→ **Exercise instructions**:
The answer must be every line of the data that holds the word "経験者募集".

→ **Dataset extract**:

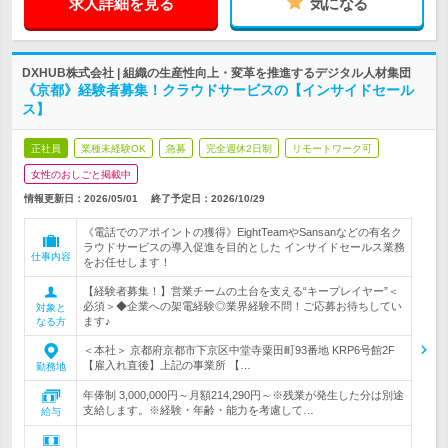
求人詳細を見る
気になる
DXHUB株式会社 | 組織の生産性向上・変革を推進するデジタル人材集団
《京都》経験者募集！クラウドサービスの【インサイドセール
ス】
正社員
業種未経験OK
急募
完全週休2日制
リモートワーク可
女性のおしごと掲載中
情報更新日：2026/05/01
終了予定日：
2026/10/29
《電話でのアポイントの獲得》EightTeamやSansanなどの有名ク
ラウドサービスの導入促進を目的とした インサイドセールス業務
仕事内容
をお任せします！
【経験者募集！】営業チームの土台を支える“キープレイヤー”＜
必須＞◆企業への架電経験◎業界経験不問！ご応募お待ちしてい
対象と
ます♪
なる方
＜本社＞ 京都府京都市下京区中堂寺粟田町93番地 KRP6号館2F
【雇入れ直後】上記の事業所 【…
勤務地
年俸制 3,000,000円～月額214,290円～※残業が発生した分は別途
支給します。※経験・年齢・能力を考慮して…
給与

→ **Problem solution**:
《京都》経験者募集！クラウドサービスの【インサイドセール
【経験者募集！】営業チームの土台を支える“キープレイヤー”＜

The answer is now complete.